Investors are pouring money into artificial intelligence (AI) startups at an unprecedented rate. Last week, two AI hardware startups received nearly $1 billion in venture capital funds to bring additional chips to market.

First Samba Nova announced a $676 million Series D round led by SoftBank, with the venture arms of Intel, Google and Blackrock participating. A day later, Groq unveiled $300 million in Series C funding, led by Tiger Global Management and D1 Capital.

The investments highlight the growing appetite for new chip technologies that can bring new capabilities to applications and services. Both enterprise IT and cloud players are seeking to create more intelligent platforms, and specialized AI chips are part of the arms race to supply this need. That was reflected in recent announcements from Intel and NVIDIA featuring more powerful chips.

The current AI revolution has been unleashed by increased computing power, especially the development of GPUs and custom ASICs and FPGAs that focus more horsepower on specific AI capabilities.

“AI is limited by existing systems, many of which are being followed or incrementally improved upon by new entrants,” said Jonathan Ross, Groq Founder and CEO. “No matter how much money you throw at the problem, legacy architectures like GPUs and CPUs struggle to keep up with the growing demands of artificial intelligence and machine learning. Our mission is more disruptive: Groq seeks to unleash the potential of AI by driving the cost of compute to zero.”

“Traditional CPU and GPU architectures have reached their computational limits,” said Rodrigo Liang, SambaNova co-founder and CEO. “To truly unleash AI’s potential to solve humanity’s greatest technology challenges, a new approach is needed. “We’re here to revolutionize the AI market, and this round greatly accelerates that mission. We’ve figured out that approach, and it’s exciting to see a wealth of prudent investors validate that.”

More Power for New Computing Challenges

In artificial intelligence (AI), computers are assembled into neural networks that emulate the learning process of the human brain to solve new challenges. It’s a process that requires lots of computing horsepower, which is why the leading players in the field have moved beyond traditional CPU-driven servers.
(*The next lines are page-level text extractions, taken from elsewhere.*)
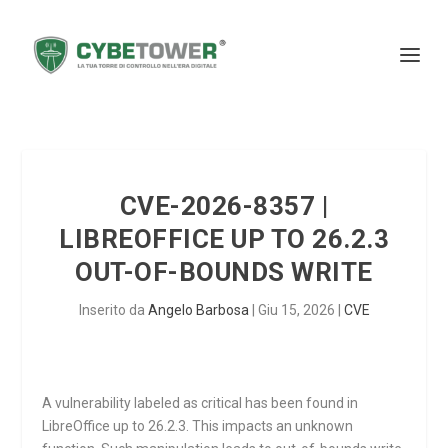
CVE-2026-8357 |
LIBREOFFICE UP TO 26.2.3
OUT-OF-BOUNDS WRITE
Inserito da
Angelo Barbosa
|
Giu 15, 2026
|
CVE
A vulnerability labeled as critical has been found in
LibreOffice up to 26.2.3. This impacts an unknown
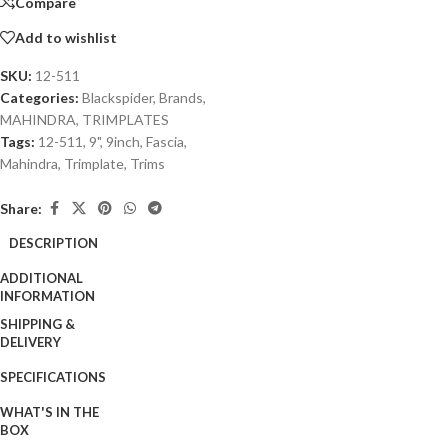
Compare
Add to wishlist
SKU:
12-511
Categories:
Blackspider
,
Brands
,
MAHINDRA
,
TRIMPLATES
Tags:
12-511
,
9"
,
9inch
,
Fascia
,
Mahindra
,
Trimplate
,
Trims
Share:
DESCRIPTION
ADDITIONAL
INFORMATION
SHIPPING &
DELIVERY
SPECIFICATIONS
WHAT'S IN THE
BOX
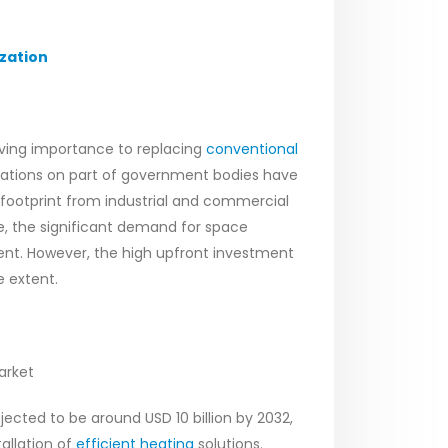
zation
iving importance to replacing
conventional
ulations on part of government bodies have
 footprint from industrial and commercial
e, the significant demand for space
ment. However, the high upfront investment
e extent.
arket
ected to be around USD 10 billion by 2032,
tallation of
efficient heating
solutions.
The race to leverage AI is led by the industry’s marquee names – including Google, Facebook, Amazon and Microsoft – who are seeking to add intelligence to a wide range of services and applications.
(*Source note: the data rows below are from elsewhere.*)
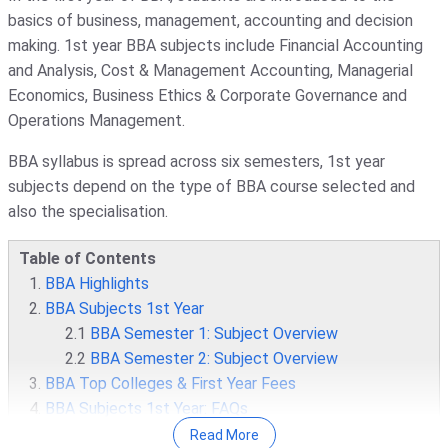
basics of business, management, accounting and decision
making. 1st year BBA subjects include Financial Accounting
and Analysis, Cost & Management Accounting, Managerial
Economics, Business Ethics & Corporate Governance and
Operations Management.
BBA syllabus is spread across six semesters, 1st year
subjects depend on the type of BBA course selected and
also the specialisation.
Table of Contents
BBA Highlights
BBA Subjects 1st Year
2.1
BBA Semester 1: Subject Overview
2.2
BBA Semester 2: Subject Overview
BBA Top Colleges & First Year Fees
BBA Subjects 1st Year: FAQs
Read More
SambaNova’s Series D round brings its total funding to more than $1 billion and rockets its valuation to more than $5 billion.  The company’s approach to “software-defined hardware” features DataScale, an integrated software and hardware systems platform with optimized algorithms and next-generation processors, which SambaNova says can work across applications for training, inference, data analytics, and high-performance computing.

SambaNova’s early clients include several U.S. Department of Energy labs, and it’s flagship offering is Dataflow-as-a-Service, a subscription-based AI services platform the company says will “accelerate the work of existing data centers, allowing the organization to focus on its business objectives instead of infrastructure.”
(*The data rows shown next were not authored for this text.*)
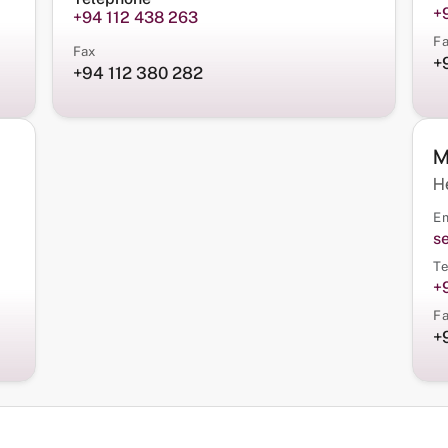
+
+94 112 438 263
F
Fax
+
+94 112 380 282
M
H
Em
s
Te
+
F
+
Groq was founded by former Google engineers and is developing a tensor processing unit (TPU), the same class of chip running Google’s AI workloads. The company has now raised $367 million, and plans to use the funding to hire top talent and speed development of its products. Groq also touts “software-defined  compute” and says  it has the fastest single core chip.

The company’s investors are big on Groq’s ability do bring better energy efficiency to AI computing.

“We are more than doubling-down on our investment in Groq,” said Nicolas Sauvage, Managing Director, TDK Ventures. “Their elegant AI chipset architecture is impressive and will have a powerful impact for our planet. Scaling traditional compute consumes enormous energy. Groq’s solution delivers order-of-magnitude more efficient compute-per-energy performance at scale, thereby improving the carbon footprint of hyperscale data centers, an ideal about which TDK Ventures is very passionate.”

The arrival of startup silicon on the AI computing market follows several years of intense competition between chip market leader Intel Corp. and rivals including NVIDIA, AMD and several players advancing ARM technology. Intel continues to hold a dominant position in the enterprise computing space, but the development of powerful new hardware optimized for specific workloads has been a major trend in the high performance computing (HPC) sector, boosted by demand for data-crunching for artificial intelligence and other types of specialized workloads.